In recent times, AIG has made some significant changes to its use of reinsurance protection and comments from Peter Zaffino, Chief Executive Officer (CEO) of General Insurance and Global Chief Operating Officer (COO) during its recent earnings call revealed further enhancements at 1/1.
“We continue to enhance both the aggregate and occurrence structures for our global property cat program, which provides significant protection against both severity and frequency of events in addition to providing extreme tail protection,” said Zaffino.
Specifically, and within its 2020 aggregate protection, AIG has combined the international and North America deductibles into a single global deductible, and has reduced each and every event deductible to be more tailored by geography.
According to Zaffino, these enhancements “increase the relevance of the aggregate protection particularly with respect to secondary and lesser modelled perils.”
AIG also purchased two core per occurrence towers at the important Jan 1st renewals, one of which provides protection for North America commercial property, while the other offers protection for all international property, including Japan.
“As with our expiring 2019 global cat program, the global aggregate protection also provides us with significant additional limit with losses arising from a single large occurrence,” explained Zaffino.
In October of last year, AIG announced the launch of a new Lloyd’s of London syndicate designed to serve the specialist US high net worth market, called Syndicate 2019.

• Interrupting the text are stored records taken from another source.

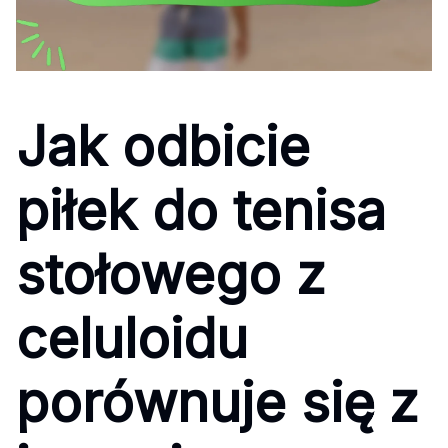
Jak odbicie
piłek do tenisa
stołowego z
celuloidu
porównuje się z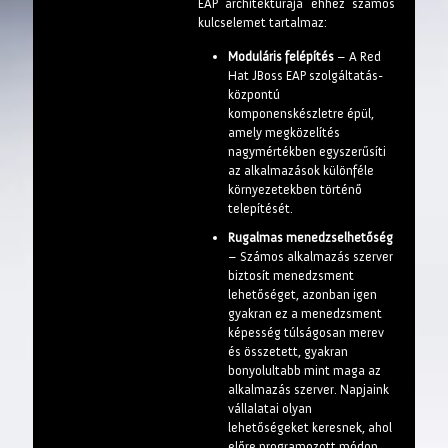
EAP architektúrája ehhez számos
kulcselemet tartalmaz:
Moduláris felépítés
– A Red
Hat JBoss EAP szolgáltatás-
központú
komponenskészletre épül,
amely megközelítés
nagymértékben egyszerűsíti
az alkalmazások különféle
környezetekben történő
telepítését.
Rugalmas menedzselhetőség
– Számos alkalmazás szerver
biztosít menedzsment
lehetőséget, azonban igen
gyakran ez a menedzsment
képesség túlságosan merev
és összetett, gyakran
bonyolultabb mint maga az
alkalmazás szerver. Napjaink
vállalatai olyan
lehetőségeket keresnek, ahol
előre programozott módon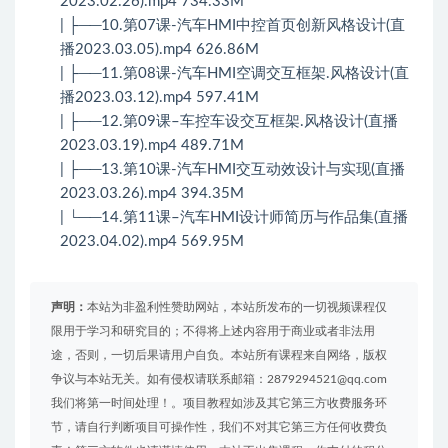
2023.02.26).mp4 734.33M
| ├──10.第07课-汽车HMI中控首页创新风格设计(直
播2023.03.05).mp4 626.86M
| ├──11.第08课-汽车HMI空调交互框架.风格设计(直
播2023.03.12).mp4 597.41M
| ├──12.第09课–车控车设交互框架.风格设计(直播
2023.03.19).mp4 489.71M
| ├──13.第10课-汽车HMI交互动效设计与实现(直播
2023.03.26).mp4 394.35M
| └──14.第11课–汽车HMI设计师简历与作品集(直播
2023.04.02).mp4 569.95M
声明：
本站为非盈利性赞助网站，本站所发布的一切视频课程仅
限用于学习和研究目的；不得将上述内容用于商业或者非法用
途，否则，一切后果请用户自负。本站所有课程来自网络，版权
争议与本站无关。如有侵权请联系邮箱：2879294521@qq.com
我们将第一时间处理！。项目教程如涉及其它第三方收费服务环
节，请自行判断项目可操作性，我们不对其它第三方任何收费负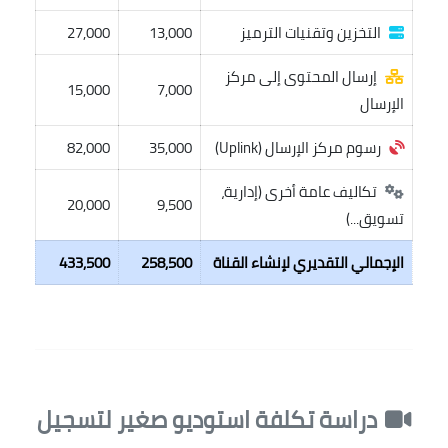
التخزين وتقنيات الترميز
13,000
27,000
إرسال المحتوى إلى مركز
15,000
7,000
الإرسال
رسوم مركز الإرسال (Uplink)
35,000
82,000
تكاليف عامة أخرى (إدارية،
20,000
9,500
تسويق...)
الإجمالي التقديري لإنشاء القناة
258,500
433,500
دراسة تكلفة استوديو صغير لتسجيل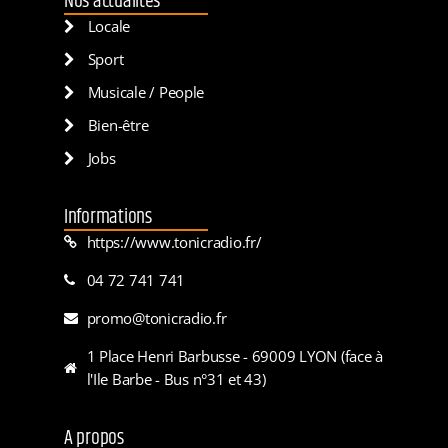
Nos actualités
Locale
Sport
Musicale / People
Bien-être
Jobs
Informations
https://www.tonicradio.fr/
04 72 741 741
promo@tonicradio.fr
1 Place Henri Barbusse - 69009 LYON (face à
l'Ile Barbe - Bus n°31 et 43)
A propos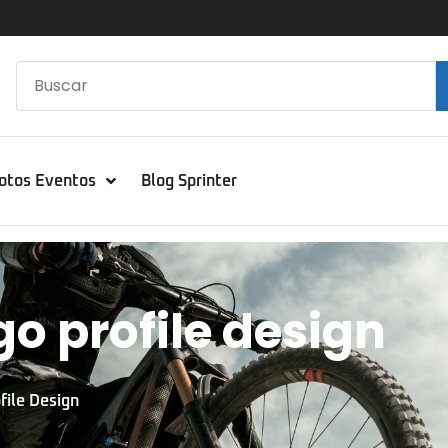
otos Eventos
Blog Sprinter
go profile design
file Design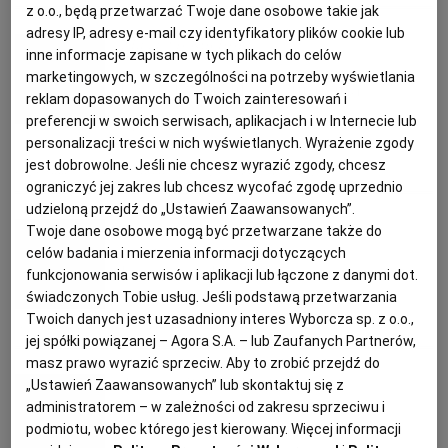
z o.o., będą przetwarzać Twoje dane osobowe takie jak
adresy IP, adresy e-mail czy identyfikatory plików cookie lub
Magazyn Kuchnia
PODRÓŻE KULINARNE
DOMOWE PRZYJĘCIE
KUCHNIA CHIŃSKA
NASZE SERWISY
FIT PRZEPISY
NAPOJE
ZAKUPY
inne informacje zapisane w tych plikach do celów
marketingowych, w szczególności na potrzeby wyświetlania
Pasztet z królika z żurawiną
reklam dopasowanych do Twoich zainteresowań i
HISTORIE KULINARNE
SPRZĘT KUCHENNY
SERWISY LOKALNE
KUCHNIA TAJSKA
SAŁATKI
WEGE
GRILL
i pistacjami
preferencji w swoich serwisach, aplikacjach i w Internecie lub
personalizacji treści w nich wyświetlanych. Wyrażenie zgody
jest dobrowolne. Jeśli nie chcesz wyrazić zgody, chcesz
FELIETONY KULINARNE
KUCHNIA GRECKA
WYBORCZA.PL
MAKARONY
BIAŁYSTOK
WEGAN
BOŻE NARODZENIE
DANIA OBIADOWE
KRÓLIK
MIĘSO
ograniczyć jej zakres lub chcesz wycofać zgodę uprzednio
udzieloną przejdź do „Ustawień Zaawansowanych”.
Giedre Barauskiene
Twoje dane osobowe mogą być przetwarzane także do
KUCHNIA PORTUGALSKA
KSIĄŻKI KULINARNE
BIELSKO-BIAŁA
BEZ GLUTENU
MAGAZYNY
DRÓB
celów badania i mierzenia informacji dotyczących
Jesienny obiad
funkcjonowania serwisów i aplikacji lub łączone z danymi dot.
KUCHNIA FRANCUSKA
WYBORCZA CLASSIC
DUŻY FORMAT
SZEF KUCHNI
BYDGOSZCZ
MIĘSA
świadczonych Tobie usług. Jeśli podstawą przetwarzania
Twoich danych jest uzasadniony interes Wyborcza sp. z o.o.,
JESIENNE PRZEPISY
KRÓLIK
SZARLOTKA
jej spółki powiązanej – Agora S.A. – lub Zaufanych Partnerów,
KUCHNIA AMERYKAŃSKA
WOLNA SOBOTA
WYBORCZA.BIZ
CZĘSTOCHOWA
RYBY
masz prawo wyrazić sprzeciw. Aby to zrobić przejdź do
Tadeusz Pióro, Marek Bieńczyk
„Ustawień Zaawansowanych” lub skontaktuj się z
administratorem – w zależności od zakresu sprzeciwu i
WYSOKIE OBCASY
KUCHNIA POLSKA
ALE HISTORIA
PRZEKĄSKI
ELBLĄG
Pióro i Bieńczyk: dania z królika
podmiotu, wobec którego jest kierowany. Więcej informacji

In light of this, AIG secured additional reinsurance protection at 1/1 in the form of a separate occurrence tower for its U.S. private client group, providing a dedicated tower for North America commercial as part of its Lloyd’s initiative.
“This was the only substantial new program we entered into on January 1,” said Zaffino. “With respect to property per risk through a combination of the significant reduction in gross limits deployed, and enhanced reinsurance purchasing over the last two years, we dramatically reduced our net retention to any one property loans,” he continued.
Overall, the improvements made to its reinsurance cover saw the firm renew for 2020 at a lower maximum attachment point of $25 million, down from the previous $50 million. And, at the same time, AIG managed to reduce its purchase for higher layers as its strategy to lower gross limits continues to improve the re/insurer’s risk profile.
“In the aggregate, we were able to improve our overall cat reinsurance program including terms and conditions while reducing the overall cost by approximately 7% year-over-year.
“We will continue to refine and enhance our reinsurance program as the year progresses and expect to finalise Syndicate 2019 in the first half of the year,” said Zaffino.
He noted that overall, the reinsurer is pleased with the outcome of the January 1st renewals, and underlined that the relationships the firm has established over the past two-three years enabled it to achieve favourable renewals of its major treaties, in line with expectations.
The re/insurer announced its Q4 and full year 2019 results recently, which revealed a return to underwriting profit within its General Insurance unit, lower cat losses, a high investment return and some favourable prior year reserve development.